On Monday, Governor John Hickenlooper signed the Colorado Crowdfunding Act into law which will allow the state’s residents to be able to stock in local companies without becoming an accredited investor.
Earlier this year, a drafted crowdfunding legislation for Colorado was presented that will facilitate crowdfunding by authorizing on-line intermediaries to match the state’s investors with a state-based business.
Colorado Crowdfunding Act covers the following:
- Non-accred’s can invest up to $5000 but no more. Accreds, as defined by existing federal guidelines, may invest as much as they want.
- If the issuer provides audited financial statements they may raise up to $2 million. Without audited financials the raise is capped at $1 million.
- Issuers must explain these are risky & illiquid securities. All in plain, non-technical language.

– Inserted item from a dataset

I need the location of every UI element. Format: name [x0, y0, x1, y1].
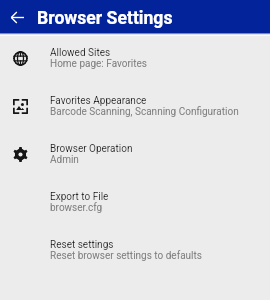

- Issuers must provide quarterly updates to investors.
- Funding portals must keep records of shareholders (available for inspection) and may only be compensated by a fixed amount for each offering, a variable amount based on the length of time that the securities are offered by the on-line intermediary, or a combination of the fixed and variable amounts.
Representative Pete Lee, who sponsored the bill with representative Dan Pabon, told the Denver Post:
“This is to help Colorado small business trying to raise capital and Colorado residents who want to invest in Colorado business. It was the perfect bill.”
Pabon noted that the target user is the small business owners who are looking to the local communities for support. He then added:
“I really think they’re looking at friends and neighbors to invest in the company and not some private equity firm. It’s the people they see at the grocery store.”